Georgia’s got some really good ideas about how to accentuate the level of hypocrisy in the concept of religious freedom. Back in 1990, Georgia’s Supreme Court reinstated the ban on wearing Klu Klux Klan masks.
The 6-to-1 decision overturned a lower court ruling that struck down the state's 39-year-old anti-mask law last May. In that ruling, Judge Howard E. Cook of Gwinnett County State Court called the Klan "a persecuted group" whose members' First Amendment rights to free speech might depend on anonymity. He upheld a challenge to the law by Shade Miller Jr., a member of the Invisible Empire Knights of the Ku Klux Klan.

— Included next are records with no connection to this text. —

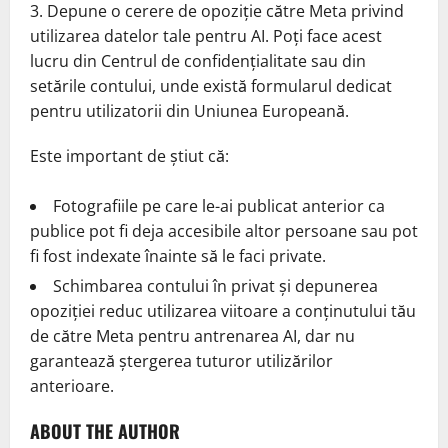
Depune o cerere de opoziție către Meta privind
utilizarea datelor tale pentru AI. Poți face acest
lucru din Centrul de confidențialitate sau din
setările contului, unde există formularul dedicat
pentru utilizatorii din Uniunea Europeană.
Este important de știut că:
Fotografiile pe care le-ai publicat anterior ca
publice pot fi deja accesibile altor persoane sau pot
fi fost indexate înainte să le faci private.
Schimbarea contului în privat și depunerea
opoziției reduc utilizarea viitoare a conținutului tău
de către Meta pentru antrenarea AI, dar nu
garantează ștergerea tuturor utilizărilor
anterioare.
ABOUT THE AUTHOR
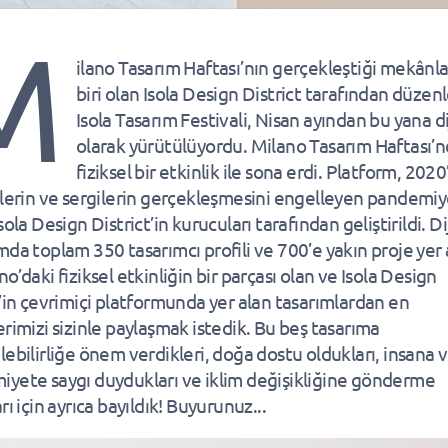
M
ilano Tasarım Haftası’nın gerçekleştiği mekânl
biri olan Isola Design District tarafından düze
Isola Tasarım Festivali, Nisan ayından bu yana di
olarak yürütülüyordu. Milano Tasarım Haftası’
fiziksel bir etkinlik ile sona erdi. Platform, 202
klerin ve sergilerin gerçekleşmesini engelleyen pandemiy
sola Design District’in kurucuları tarafından geliştirildi. Di
mda toplam 350 tasarımcı profili ve 700’e yakın proje yer a
o’daki fiziksel etkinliğin bir parçası olan ve Isola Design
t’in çevrimiçi platformunda yer alan tasarımlardan en
erimizi sizinle paylaşmak istedik. Bu beş tasarıma
lebilirliğe önem verdikleri, doğa dostu oldukları, insana 
yete saygı duydukları ve iklim değişikliğine gönderme
rı için ayrıca bayıldık! Buyurunuz...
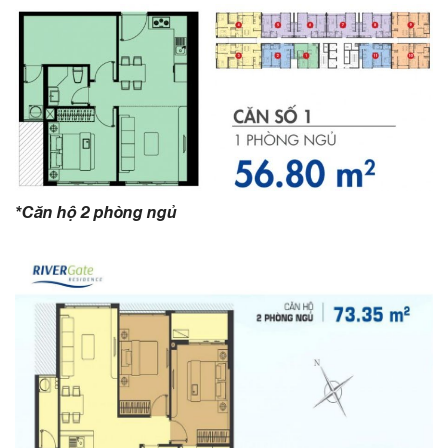
*Căn hộ 2 phòng ngủ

But the Georgia Supreme Court held today that the law does not infringe on the Klan's rights to free speech and free association and that instead the Klan's history of anonymous violence makes the mask a form of intimidation subject to government control.

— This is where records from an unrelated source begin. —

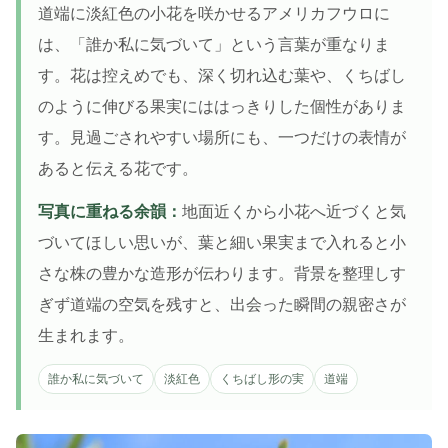
道端に淡紅色の小花を咲かせるアメリカフウロに
は、「誰か私に気づいて」という言葉が重なりま
す。花は控えめでも、深く切れ込む葉や、くちばし
のように伸びる果実にははっきりした個性がありま
す。見過ごされやすい場所にも、一つだけの表情が
あると伝える花です。
写真に重ねる余韻：
地面近くから小花へ近づくと気
づいてほしい思いが、葉と細い果実まで入れると小
さな株の豊かな造形が伝わります。背景を整理しす
ぎず道端の空気を残すと、出会った瞬間の親密さが
生まれます。
誰か私に気づいて
淡紅色
くちばし形の実
道端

"The state interests furthered by the Anti-Mask Act lie at the very heart of the realm of legitimate governmental activity," Chief Justice Harold G. Clarke wrote for the majority. Klan Says Ruling Is Narrow
But now Republican state Rep. Jason Spencer wants to extend the Anti-Mask Act to include a group not known for historically lynching and burning and murdering United States citizens on United States soil.
House Bill 3, authored by state Rep. Jason Spencer, R-Woodbine, would bar women from wearing a burqa and veil when posing for the photo on their Georgia drivers’ license. The bill would also subject female Muslim garb to the state’s anti-masking statute – which originally was aimed at the Ku Klux Klan.
Spencer said his legislation was intended to apply to women who are driving on public roads, but the wording suggests the restriction might also apply to any kind of public property.
Emphasis added. Here’s House Bill 3. The bolded parts are the changes to the original language.
A person is guilty of a misdemeanor when he or she wears a mask, hood, or device by which any portion of the face is so hidden, concealed, or covered as to conceal the identity of the wearer and is upon any public way or public property or upon the private property of another without the written permission of the owner or occupier of the property to do so. For purposes of this subsection, the phrase 'upon any public way or property' includes but is not limited to operating a motor vehicle upon any public street, road, or highway.
Don’t worry, there’s a provision for wearing a Santa Claus suit and beard for when Jesus Christ was born.